Sunday, December 11, 2011

Week 1: What is Marketing

I graduated with MS and PhD degrees in Electrical Engineering and have been working in R&D at a wireless telecommunications company since then. My company was found in 1975 by five engineers and it had managed by engineers. When I joined the company five years ago, the company had 35 employees, most of which are engineers and technicians. Although the company had a marketing department, there were only few people in the marketing department and the focus was on sales and customer services. The company’s marketing was driven by engineering, and the products were engineered based on the customers’ specific demands. The major role of marketing was only to advertise and sell products and provide supports to customers. And that how I saw what marketing in a technology company was.
Glancing at the “Marketing Myopia” article summary, I started to realize that there is more in marketing than what I experienced at the company. Myth 4 in the article caught my first attention. Organizing the company around the technology is pretty close to what my company had been doing. So what really is marketing? I asked myself and found that what I knew about marketing was very limited.
So my objective for the first week is to better understand what marketing is. I studied Chapter 1 of the marketing plan handbook, read the marketing myopia article, and then reviewed the videos by Jeff Bezos and by Professor Talbott.

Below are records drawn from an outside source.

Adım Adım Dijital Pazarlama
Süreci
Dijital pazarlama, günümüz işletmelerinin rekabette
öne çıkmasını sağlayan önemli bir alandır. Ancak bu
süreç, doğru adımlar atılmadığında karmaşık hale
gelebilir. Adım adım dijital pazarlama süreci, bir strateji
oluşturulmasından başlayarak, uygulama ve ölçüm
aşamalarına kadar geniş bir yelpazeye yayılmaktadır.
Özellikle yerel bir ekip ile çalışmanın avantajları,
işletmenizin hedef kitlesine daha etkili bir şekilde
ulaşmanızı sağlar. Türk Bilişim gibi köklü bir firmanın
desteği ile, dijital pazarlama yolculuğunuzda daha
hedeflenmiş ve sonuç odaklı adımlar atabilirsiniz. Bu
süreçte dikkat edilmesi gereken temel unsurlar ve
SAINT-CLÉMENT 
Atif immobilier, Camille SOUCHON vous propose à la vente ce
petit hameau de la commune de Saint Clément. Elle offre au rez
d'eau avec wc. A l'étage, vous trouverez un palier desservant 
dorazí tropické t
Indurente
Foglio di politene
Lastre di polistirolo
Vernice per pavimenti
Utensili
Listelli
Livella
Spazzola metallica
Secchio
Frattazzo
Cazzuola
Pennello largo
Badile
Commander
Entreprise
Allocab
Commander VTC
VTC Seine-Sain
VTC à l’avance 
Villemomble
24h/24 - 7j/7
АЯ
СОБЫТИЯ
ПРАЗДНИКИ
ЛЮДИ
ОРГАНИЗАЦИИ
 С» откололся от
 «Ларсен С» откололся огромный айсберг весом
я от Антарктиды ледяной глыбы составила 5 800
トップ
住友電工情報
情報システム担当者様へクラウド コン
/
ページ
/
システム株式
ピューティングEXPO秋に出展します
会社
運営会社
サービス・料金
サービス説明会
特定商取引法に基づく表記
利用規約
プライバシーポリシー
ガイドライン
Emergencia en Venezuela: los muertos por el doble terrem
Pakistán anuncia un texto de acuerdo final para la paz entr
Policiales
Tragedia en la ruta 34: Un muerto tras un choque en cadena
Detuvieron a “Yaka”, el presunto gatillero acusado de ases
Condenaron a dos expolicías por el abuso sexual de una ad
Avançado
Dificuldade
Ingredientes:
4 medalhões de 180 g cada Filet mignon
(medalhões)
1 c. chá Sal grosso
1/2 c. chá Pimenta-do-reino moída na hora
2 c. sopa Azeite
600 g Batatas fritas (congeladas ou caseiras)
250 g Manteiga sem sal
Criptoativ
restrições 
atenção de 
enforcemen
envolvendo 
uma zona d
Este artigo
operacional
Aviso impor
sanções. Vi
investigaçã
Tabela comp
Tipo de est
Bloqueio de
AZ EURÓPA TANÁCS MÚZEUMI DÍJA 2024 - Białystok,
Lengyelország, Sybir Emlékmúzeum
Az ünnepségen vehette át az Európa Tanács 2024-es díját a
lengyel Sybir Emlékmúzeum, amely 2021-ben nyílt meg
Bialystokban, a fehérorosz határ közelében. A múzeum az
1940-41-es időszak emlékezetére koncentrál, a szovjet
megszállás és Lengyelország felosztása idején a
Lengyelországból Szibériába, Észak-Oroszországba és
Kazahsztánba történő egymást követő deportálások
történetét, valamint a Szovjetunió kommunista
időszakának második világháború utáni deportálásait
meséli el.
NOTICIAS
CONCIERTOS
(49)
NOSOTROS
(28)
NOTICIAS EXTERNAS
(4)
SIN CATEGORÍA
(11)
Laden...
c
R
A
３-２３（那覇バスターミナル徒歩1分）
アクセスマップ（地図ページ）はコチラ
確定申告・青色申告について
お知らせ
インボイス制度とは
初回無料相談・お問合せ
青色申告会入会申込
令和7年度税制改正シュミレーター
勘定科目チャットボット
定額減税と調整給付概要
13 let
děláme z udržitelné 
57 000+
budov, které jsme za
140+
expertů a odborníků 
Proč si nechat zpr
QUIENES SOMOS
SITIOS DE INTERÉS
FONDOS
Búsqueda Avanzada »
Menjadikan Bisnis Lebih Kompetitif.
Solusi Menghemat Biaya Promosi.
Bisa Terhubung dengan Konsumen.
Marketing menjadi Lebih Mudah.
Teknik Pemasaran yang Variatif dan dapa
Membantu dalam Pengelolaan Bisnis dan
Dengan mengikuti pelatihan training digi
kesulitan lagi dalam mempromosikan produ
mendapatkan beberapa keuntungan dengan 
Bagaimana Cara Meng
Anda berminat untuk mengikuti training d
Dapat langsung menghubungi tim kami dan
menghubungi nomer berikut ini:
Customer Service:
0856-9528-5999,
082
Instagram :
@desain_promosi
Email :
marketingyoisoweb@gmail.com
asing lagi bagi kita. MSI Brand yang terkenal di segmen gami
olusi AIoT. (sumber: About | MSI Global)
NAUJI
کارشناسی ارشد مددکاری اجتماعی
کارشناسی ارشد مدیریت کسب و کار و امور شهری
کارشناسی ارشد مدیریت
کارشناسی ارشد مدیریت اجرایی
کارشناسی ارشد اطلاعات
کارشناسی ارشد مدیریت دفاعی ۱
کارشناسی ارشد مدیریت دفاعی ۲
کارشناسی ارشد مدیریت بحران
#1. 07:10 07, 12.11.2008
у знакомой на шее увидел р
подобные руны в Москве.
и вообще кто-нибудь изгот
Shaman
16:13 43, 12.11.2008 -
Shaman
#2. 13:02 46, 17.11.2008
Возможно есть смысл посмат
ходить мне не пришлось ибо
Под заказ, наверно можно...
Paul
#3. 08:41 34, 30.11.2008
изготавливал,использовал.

The main point I have learned from the materials is that marketing planning is a cyclical process that consistently focuses on consumer benefits. Focusing on consumer benefits means that the purpose of a business is to serve the consumer, not to make products! Being a cyclical process means that no marketing is ever really final. As the customer needs change over time, we need to learn, adjust, and do new things consistently to ensure that the marketing plan serves the customer needs.
Another key learning point that opens my perspective of marketing is that satisfying customer needs drives the products, not the other way around. The key to business success is to define the business around the customer needs (not the products) and focus on meeting customer needs rather than selling products. This way of thinking helps me understand my company’s business better. We produce data radios, but our business is really telecommunications. What customers need is communication path between their applications. Any mean of telecommunications (e.g. cellular, satellite, optical communications) would be in the same business.